What the task requires: Your answer should be the full data, transcribed exactly, with no pictures in it.

(Page layout parsing data)
-- Opening Marker --

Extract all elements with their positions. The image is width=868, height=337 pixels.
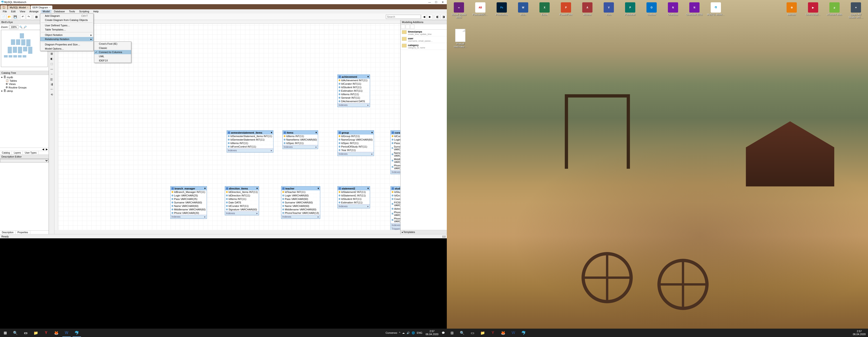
titlebar[interactable]: 🐬 MySQL Workbench — ☐ ✕: [0, 0, 447, 4]
column-row[interactable]: Adres VARCHAR(60): [391, 207, 400, 211]
scroll-right[interactable]: ▶: [45, 148, 49, 151]
column-row[interactable]: IdItems INT(11): [227, 142, 273, 145]
search-next-button[interactable]: ▶: [427, 14, 432, 19]
column-row[interactable]: PeriodOfStudy INT(11): [338, 145, 374, 149]
column-row[interactable]: Course INT(11): [391, 197, 400, 201]
tray-network-icon[interactable]: 🌐: [412, 331, 415, 334]
ma-btn-1[interactable]: [401, 25, 405, 29]
column-row[interactable]: NameGroup VARCHAR(60): [338, 138, 374, 142]
vtool-6[interactable]: ▥: [49, 51, 54, 56]
column-row[interactable]: Login VARCHAR(60): [281, 194, 320, 197]
tab-mysql-model[interactable]: MySQL Model×: [8, 6, 30, 9]
taskbar-workbench[interactable]: 🐬: [519, 329, 529, 337]
entity-section[interactable]: Indexes▸: [391, 170, 400, 174]
column-row[interactable]: DAchievement DATE: [338, 100, 370, 103]
maximize-button[interactable]: ☐: [433, 1, 439, 4]
clock[interactable]: 2:57 06.04.2020: [850, 330, 868, 336]
vtool-8[interactable]: ⬚: [49, 61, 54, 66]
tab-catalog[interactable]: Catalog: [0, 151, 12, 155]
column-row[interactable]: Estimation INT(11): [338, 201, 370, 204]
menu-item[interactable]: Table Templates…: [40, 27, 93, 32]
system-tray[interactable]: Солнечно ^ ☁ 🔊 🌐 ENG 2:57 06.04.2020 💬: [384, 330, 447, 336]
tree-tables[interactable]: 📋 Tables: [0, 79, 48, 82]
desktop-icon-ummyvide-[interactable]: ▶UmmyVide…: [803, 1, 823, 20]
desktop-icon-photoshop[interactable]: PsPhotoshop: [492, 1, 512, 20]
desktop-icon-onenote-2016[interactable]: NOneNote 2016: [684, 1, 705, 20]
column-row[interactable]: IdStudent INT(11): [338, 86, 370, 89]
column-row[interactable]: Signature VARCHAR(60): [225, 208, 259, 211]
column-row[interactable]: IdStudent INT(11): [391, 190, 400, 194]
column-row[interactable]: Pass VARCHAR(25): [170, 197, 207, 201]
menu-item[interactable]: Object Notation▸: [40, 33, 93, 37]
desktop-icon-visual-studio-2015[interactable]: ∞Visual Studio 2015: [449, 1, 469, 20]
entity-group[interactable]: group▾IdGroup INT(11)NameGroup VARCHAR(6…: [337, 130, 374, 156]
clock[interactable]: 2:57 06.04.2020: [424, 330, 440, 336]
submenu-item[interactable]: Classic: [94, 46, 131, 50]
taskbar-workbench[interactable]: 🐬: [72, 329, 82, 337]
tree-routines[interactable]: ⚙ Routine Groups: [0, 86, 48, 89]
column-row[interactable]: NameCurator VARCHAR(60): [391, 151, 400, 158]
tray-lang[interactable]: ENG: [417, 331, 422, 334]
menu-database[interactable]: Database: [52, 10, 67, 13]
menu-item[interactable]: Relationship Notation▸: [40, 37, 93, 41]
desktop-icon-blender[interactable]: ⚙blender: [781, 1, 802, 20]
taskbar-yandex[interactable]: Y: [41, 329, 51, 337]
close-icon[interactable]: ×: [49, 6, 51, 9]
column-row[interactable]: PhoneCurator VARCHAR(20): [391, 164, 400, 170]
undo-button[interactable]: ↶: [20, 14, 25, 19]
menu-model[interactable]: Model: [41, 10, 52, 13]
taskbar-search[interactable]: 🔍: [10, 329, 21, 337]
redo-button[interactable]: ↷: [26, 14, 31, 19]
ma-btn-2[interactable]: [406, 25, 410, 29]
column-row[interactable]: IdSpec INT(11): [338, 142, 374, 145]
column-row[interactable]: Login VARCHAR(25): [170, 194, 207, 197]
taskbar-word[interactable]: W: [508, 329, 519, 337]
column-row[interactable]: IdSemesterStatement_Items INT(11): [227, 134, 273, 138]
column-row[interactable]: IdSpec INT(11): [283, 142, 318, 145]
column-row[interactable]: Name VARCHAR(60): [281, 204, 320, 208]
search-input[interactable]: [386, 15, 421, 19]
column-row[interactable]: IdGroup INT(11): [338, 134, 374, 138]
column-row[interactable]: Year INT(11): [338, 149, 374, 152]
entity-section[interactable]: Indexes▸: [281, 215, 320, 218]
entity-section[interactable]: Indexes▸: [170, 215, 207, 218]
panel-toggle-1[interactable]: ◧: [435, 14, 440, 19]
entity-section[interactable]: Indexes▸: [283, 145, 318, 149]
model-menu-dropdown[interactable]: Add DiagramCtrl+TCreate Diagram from Cat…: [40, 13, 94, 51]
menu-arrange[interactable]: Arrange: [27, 10, 40, 13]
open-button[interactable]: 📂: [7, 14, 12, 19]
vtool-7[interactable]: ◧: [49, 56, 54, 61]
collapse-icon[interactable]: ▾: [204, 187, 206, 190]
column-row[interactable]: IdBranch_Manager INT(11): [170, 190, 207, 194]
desktop-file[interactable]: Новый текстовы…: [452, 29, 469, 48]
column-row[interactable]: SurnameCurator VARCHAR(60): [391, 145, 400, 151]
desktop-icon-outlook[interactable]: OOutlook: [641, 1, 662, 20]
entity-section[interactable]: Triggers▸: [391, 227, 400, 230]
column-row[interactable]: IdDirection_Items INT(11): [225, 190, 259, 194]
column-row[interactable]: Login VARCHAR(60): [391, 138, 400, 142]
column-row[interactable]: IdAchievement INT(11): [338, 79, 370, 82]
tray-cloud-icon[interactable]: ☁: [402, 331, 405, 334]
entity-section[interactable]: Indexes▸: [338, 103, 370, 107]
template-category[interactable]: categorycategory_id, name: [401, 43, 447, 50]
column-row[interactable]: IdCurator INT(11): [338, 82, 370, 86]
submenu-item[interactable]: ✓Connect to Columns: [94, 50, 131, 54]
column-row[interactable]: IdFormControl INT(11): [227, 145, 273, 149]
tray-volume-icon[interactable]: 🔊: [407, 331, 410, 334]
weather-widget[interactable]: Солнечно: [385, 331, 397, 334]
taskbar-firefox[interactable]: 🦊: [498, 329, 508, 337]
column-row[interactable]: Surname VARCHAR(60): [170, 201, 207, 204]
taskbar-explorer[interactable]: 📁: [31, 329, 41, 337]
menu-edit[interactable]: Edit: [9, 10, 18, 13]
entity-achievement[interactable]: achievement▾IdAchievement INT(11)IdCurat…: [337, 74, 370, 107]
entity-curator[interactable]: curator▾IdCurator INT(11)Login VARCHAR(6…: [391, 130, 400, 174]
tab-home[interactable]: 🏠: [0, 5, 7, 9]
tree-db-mydb[interactable]: ▸ 🗄 mydb: [0, 75, 48, 79]
menu-item[interactable]: Create Diagram from Catalog Objects: [40, 18, 93, 22]
minimize-button[interactable]: —: [426, 1, 433, 3]
column-row[interactable]: Middlename VARCHAR(60): [281, 208, 320, 211]
taskbar-start[interactable]: ⊞: [0, 329, 10, 337]
tree-views[interactable]: 👁 Views: [0, 82, 48, 86]
taskbar-word[interactable]: W: [61, 329, 72, 337]
desktop-icon-spark-ar-studio-v81-[interactable]: ✦Spark AR Studio v81…: [846, 1, 866, 20]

-- Closing Marker --

Answer to the problem:
Extract all elements with their positions. The image is width=868, height=337 pixels.
titlebar[interactable]: 🐬 MySQL Workbench — ☐ ✕: [0, 0, 447, 4]
column-row[interactable]: Adres VARCHAR(60): [391, 207, 400, 211]
scroll-right[interactable]: ▶: [45, 148, 49, 151]
column-row[interactable]: IdItems INT(11): [227, 142, 273, 145]
search-next-button[interactable]: ▶: [427, 14, 432, 19]
column-row[interactable]: PeriodOfStudy INT(11): [338, 145, 374, 149]
column-row[interactable]: Course INT(11): [391, 197, 400, 201]
tray-network-icon[interactable]: 🌐: [412, 331, 415, 334]
ma-btn-1[interactable]: [401, 25, 405, 29]
column-row[interactable]: NameGroup VARCHAR(60): [338, 138, 374, 142]
vtool-6[interactable]: ▥: [49, 51, 54, 56]
column-row[interactable]: Login VARCHAR(60): [281, 194, 320, 197]
tab-mysql-model[interactable]: MySQL Model×: [8, 6, 30, 9]
taskbar-workbench[interactable]: 🐬: [519, 329, 529, 337]
entity-section[interactable]: Indexes▸: [391, 170, 400, 174]
column-row[interactable]: DAchievement DATE: [338, 100, 370, 103]
maximize-button[interactable]: ☐: [433, 1, 439, 4]
clock[interactable]: 2:57 06.04.2020: [850, 330, 868, 336]
vtool-8[interactable]: ⬚: [49, 61, 54, 66]
tab-catalog[interactable]: Catalog: [0, 151, 12, 155]
column-row[interactable]: Estimation INT(11): [338, 201, 370, 204]
menu-item[interactable]: Table Templates…: [40, 27, 93, 32]
system-tray[interactable]: Солнечно ^ ☁ 🔊 🌐 ENG 2:57 06.04.2020 💬: [384, 330, 447, 336]
tree-tables[interactable]: 📋 Tables: [0, 79, 48, 82]
desktop-icon-ummyvide-[interactable]: ▶UmmyVide…: [803, 1, 823, 20]
desktop-icon-photoshop[interactable]: PsPhotoshop: [492, 1, 512, 20]
desktop-icon-onenote-2016[interactable]: NOneNote 2016: [684, 1, 705, 20]
column-row[interactable]: IdStudent INT(11): [338, 86, 370, 89]
column-row[interactable]: Signature VARCHAR(60): [225, 208, 259, 211]
column-row[interactable]: IdStudent INT(11): [391, 190, 400, 194]
column-row[interactable]: Pass VARCHAR(25): [170, 197, 207, 201]
menu-item[interactable]: Object Notation▸: [40, 33, 93, 37]
desktop-icon-visual-studio-2015[interactable]: ∞Visual Studio 2015: [449, 1, 469, 20]
entity-group[interactable]: group▾IdGroup INT(11)NameGroup VARCHAR(6…: [337, 130, 374, 156]
clock[interactable]: 2:57 06.04.2020: [424, 330, 440, 336]
submenu-item[interactable]: Classic: [94, 46, 131, 50]
taskbar-workbench[interactable]: 🐬: [72, 329, 82, 337]
tree-routines[interactable]: ⚙ Routine Groups: [0, 86, 48, 89]
column-row[interactable]: NameCurator VARCHAR(60): [391, 151, 400, 158]
tray-lang[interactable]: ENG: [417, 331, 422, 334]
menu-database[interactable]: Database: [52, 10, 67, 13]
menu-item[interactable]: Relationship Notation▸: [40, 37, 93, 41]
desktop-icon-blender[interactable]: ⚙blender: [781, 1, 802, 20]
taskbar-yandex[interactable]: Y: [41, 329, 51, 337]
close-icon[interactable]: ×: [49, 6, 51, 9]
column-row[interactable]: PhoneCurator VARCHAR(20): [391, 164, 400, 170]
undo-button[interactable]: ↶: [20, 14, 25, 19]
menu-model[interactable]: Model: [41, 10, 52, 13]
taskbar-search[interactable]: 🔍: [10, 329, 21, 337]
redo-button[interactable]: ↷: [26, 14, 31, 19]
ma-btn-2[interactable]: [406, 25, 410, 29]
column-row[interactable]: IdSpec INT(11): [338, 142, 374, 145]
column-row[interactable]: Login VARCHAR(25): [170, 194, 207, 197]
taskbar-word[interactable]: W: [508, 329, 519, 337]
column-row[interactable]: IdSemesterStatement_Items INT(11): [227, 134, 273, 138]
column-row[interactable]: IdSpec INT(11): [283, 142, 318, 145]
column-row[interactable]: Name VARCHAR(60): [281, 204, 320, 208]
search-input[interactable]: [386, 15, 421, 19]
column-row[interactable]: IdGroup INT(11): [338, 134, 374, 138]
column-row[interactable]: Year INT(11): [338, 149, 374, 152]
entity-section[interactable]: Indexes▸: [281, 215, 320, 218]
entity-section[interactable]: Indexes▸: [170, 215, 207, 218]
panel-toggle-1[interactable]: ◧: [435, 14, 440, 19]
entity-section[interactable]: Indexes▸: [283, 145, 318, 149]
model-menu-dropdown[interactable]: Add DiagramCtrl+TCreate Diagram from Cat…: [40, 13, 94, 51]
menu-arrange[interactable]: Arrange: [27, 10, 40, 13]
open-button[interactable]: 📂: [7, 14, 12, 19]
vtool-7[interactable]: ◧: [49, 56, 54, 61]
collapse-icon[interactable]: ▾: [204, 187, 206, 190]
column-row[interactable]: IdBranch_Manager INT(11): [170, 190, 207, 194]
desktop-file[interactable]: Новый текстовы…: [452, 29, 469, 48]
column-row[interactable]: SurnameCurator VARCHAR(60): [391, 145, 400, 151]
desktop-icon-outlook[interactable]: OOutlook: [641, 1, 662, 20]
entity-section[interactable]: Triggers▸: [391, 227, 400, 230]
column-row[interactable]: IdDirection_Items INT(11): [225, 190, 259, 194]
column-row[interactable]: Login VARCHAR(60): [391, 138, 400, 142]
column-row[interactable]: IdAchievement INT(11): [338, 79, 370, 82]
tray-cloud-icon[interactable]: ☁: [402, 331, 405, 334]
entity-section[interactable]: Indexes▸: [338, 103, 370, 107]
template-category[interactable]: categorycategory_id, name: [401, 43, 447, 50]
column-row[interactable]: IdCurator INT(11): [338, 82, 370, 86]
submenu-item[interactable]: ✓Connect to Columns: [94, 50, 131, 54]
column-row[interactable]: IdFormControl INT(11): [227, 145, 273, 149]
tray-volume-icon[interactable]: 🔊: [407, 331, 410, 334]
weather-widget[interactable]: Солнечно: [385, 331, 397, 334]
taskbar-firefox[interactable]: 🦊: [498, 329, 508, 337]
column-row[interactable]: Surname VARCHAR(60): [170, 201, 207, 204]
taskbar-explorer[interactable]: 📁: [31, 329, 41, 337]
menu-edit[interactable]: Edit: [9, 10, 18, 13]
entity-achievement[interactable]: achievement▾IdAchievement INT(11)IdCurat…: [337, 74, 370, 107]
entity-curator[interactable]: curator▾IdCurator INT(11)Login VARCHAR(6…: [391, 130, 400, 174]
tab-home[interactable]: 🏠: [0, 5, 7, 9]
tree-db-mydb[interactable]: ▸ 🗄 mydb: [0, 75, 48, 79]
menu-item[interactable]: Create Diagram from Catalog Objects: [40, 18, 93, 22]
minimize-button[interactable]: —: [426, 1, 433, 3]
column-row[interactable]: Middlename VARCHAR(60): [281, 208, 320, 211]
taskbar-start[interactable]: ⊞: [0, 329, 10, 337]
tree-views[interactable]: 👁 Views: [0, 82, 48, 86]
taskbar-word[interactable]: W: [61, 329, 72, 337]
desktop-icon-spark-ar-studio-v81-[interactable]: ✦Spark AR Studio v81…: [846, 1, 866, 20]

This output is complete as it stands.